The len() function tells you how long something is. In this case, we’ve created a variable called smith_lines containing a list of all the lines from Smith’s narrative. Use len() and smith_lines to show the length of Smith’s narrative in terms of the number of lines.

Counting Words

As you saw in the Walsh tutorial Anatomy of a Python Script, one of the basic forms of text analysis you can do - and yet is central to more sophisticated forms of analysis - is to count words. Today we’re going to count words in Venture Smith’s narrative.

To do so, we’re going to follow an age-old practice amongst coders: borrow other people’s code and use it ourselves. Melanie Walsh provides precisely such a chunk of code in her tutorial to count words. See if you can copy and paste the below code (use the copy button) into your Jupyter Notebook and then edit it so that it is counting the 20-most frequent words in Venture Smith’s narrative.

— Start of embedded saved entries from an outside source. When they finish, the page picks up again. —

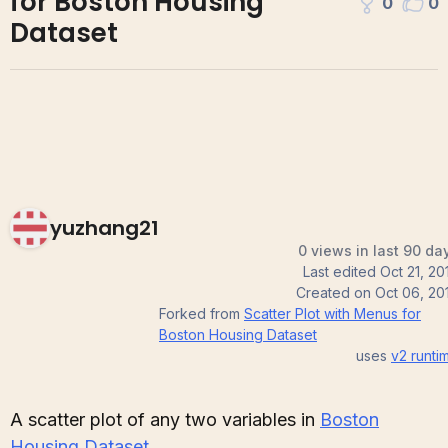
for Boston Housing
0
0
Dataset
yuzhang21
0 views in last 90 da
Last edited
Oct 21, 20
Created on
Oct 06, 20
Forked from
Scatter Plot with Menus for
Boston Housing Dataset
uses
v2
runti
A scatter plot of any two variables in
Boston
Housing Dataset
.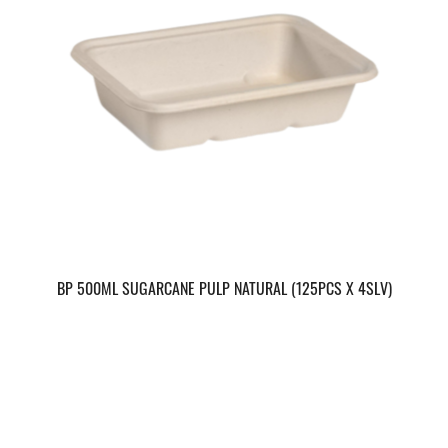
BP 500ML SUGARCANE PULP NATURAL (125PCS X 4SLV)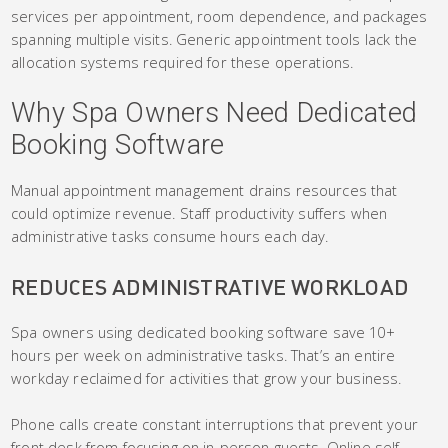
services per appointment, room dependence, and packages
spanning multiple visits. Generic appointment tools lack the
allocation systems required for these operations.
Why Spa Owners Need Dedicated
Booking Software
Manual appointment management drains resources that
could optimize revenue. Staff productivity suffers when
administrative tasks consume hours each day.
REDUCES ADMINISTRATIVE WORKLOAD
Spa owners using dedicated booking software save 10+
hours per week on administrative tasks. That’s an entire
workday reclaimed for activities that grow your business.
Phone calls create constant interruptions that prevent your
front desk from focusing on in-person guests. Online self-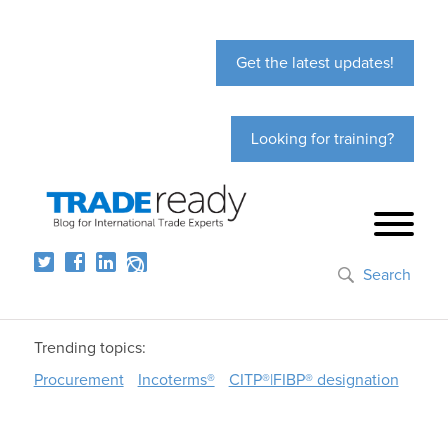
Get the latest updates!
Looking for training?
Search
Trending topics:
Procurement
Incoterms®
CITP®|FIBP® designation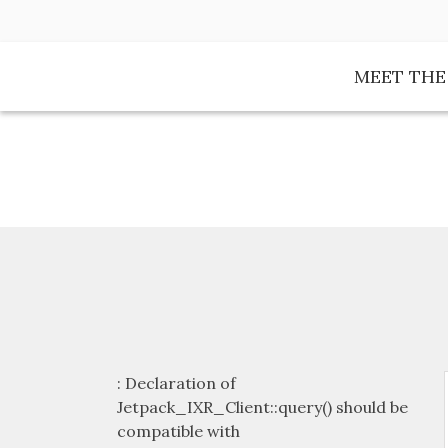
Skip
to
content
MEET TH
: Declaration of
Jetpack_IXR_Client::query() should be
compatible with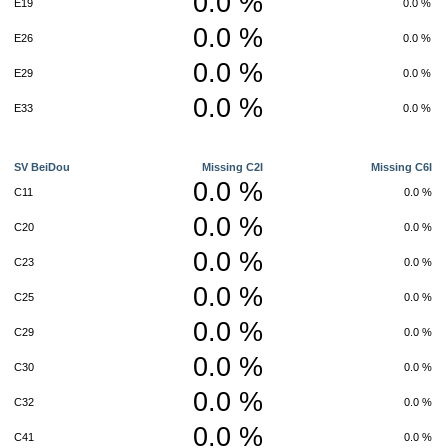
0.0 %
E19
0.0 %
0.0 %
E26
0.0 %
0.0 %
E29
0.0 %
0.0 %
E33
0.0 %
SV BeiDou
Missing C2I
Missing C6I
0.0 %
C11
0.0 %
0.0 %
C20
0.0 %
0.0 %
C23
0.0 %
0.0 %
C25
0.0 %
0.0 %
C29
0.0 %
0.0 %
C30
0.0 %
0.0 %
C32
0.0 %
0.0 %
C41
0.0 %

Here is Walsh’s description of the code:

Below is a chunk of Python code. These lines, when put together, do something simple yet important. They count and display the most frequent words in a text file. The example below specifically counts and displays the 40 most frequent words in Charlotte Perkins Gilman’s short story “The Yellow Wallpaper” (1892).

import re
from collections import Counter

def split_into_words(any_chunk_of_text):
    lowercase_text = any_chunk_of_text.lower()
    split_words = re.split("\W+", lowercase_text)
    return split_words

filepath_of_text = "../texts/literature/The-Yellow-Wallpaper_Charlotte-Perkins-Gilman.txt"
number_of_desired_words = 40

stopwords = ['i', 'me', 'my', 'myself', 'we', 'our', 'ours', 'ourselves', 'you', 'your', 'yours',
 'yourself', 'yourselves', 'he', 'him', 'his', 'himself', 'she', 'her', 'hers',
 'herself', 'it', 'its', 'itself', 'they', 'them', 'their', 'theirs', 'themselves',
 'what', 'which', 'who', 'whom', 'this', 'that', 'these', 'those', 'am', 'is', 'are',
 'was', 'were', 'be', 'been', 'being', 'have', 'has', 'had', 'having', 'do', 'does',
 'did', 'doing', 'a', 'an', 'the', 'and', 'but', 'if', 'or', 'because', 'as', 'until',
 'while', 'of', 'at', 'by', 'for', 'with', 'about', 'against', 'between', 'into',
 'through', 'during', 'before', 'after', 'above', 'below', 'to', 'from', 'up', 'down',
 'in', 'out', 'on', 'off', 'over', 'under', 'again', 'further', 'then', 'once', 'here',
 'there', 'when', 'where', 'why', 'how', 'all', 'any', 'both', 'each', 'few', 'more',
 'most', 'other', 'some', 'such', 'no', 'nor', 'not', 'only', 'own', 'same', 'so',
 'than', 'too', 'very', 's', 't', 'can', 'will', 'just', 'don', 'should', 'now', 've', 'll', 'amp']

full_text = open(filepath_of_text, encoding="utf-8").read()

all_the_words = split_into_words(full_text)
meaningful_words = [word for word in all_the_words if word not in stopwords]
meaningful_words_tally = Counter(meaningful_words)
most_frequent_meaningful_words = meaningful_words_tally.most_common(number_of_desired_words)

most_frequent_meaningful_words

Bonus Practice

Use string.split(), index(), and len() to:
- Print the 200th word in Smith’s narrative
- Print the length of Smith’s narrative measured by number of total words.
Use string.split() to break Smith’s narrative apart into separate chapters and then len() to calculate how long Chapter II is based on the number of characters in that chapter.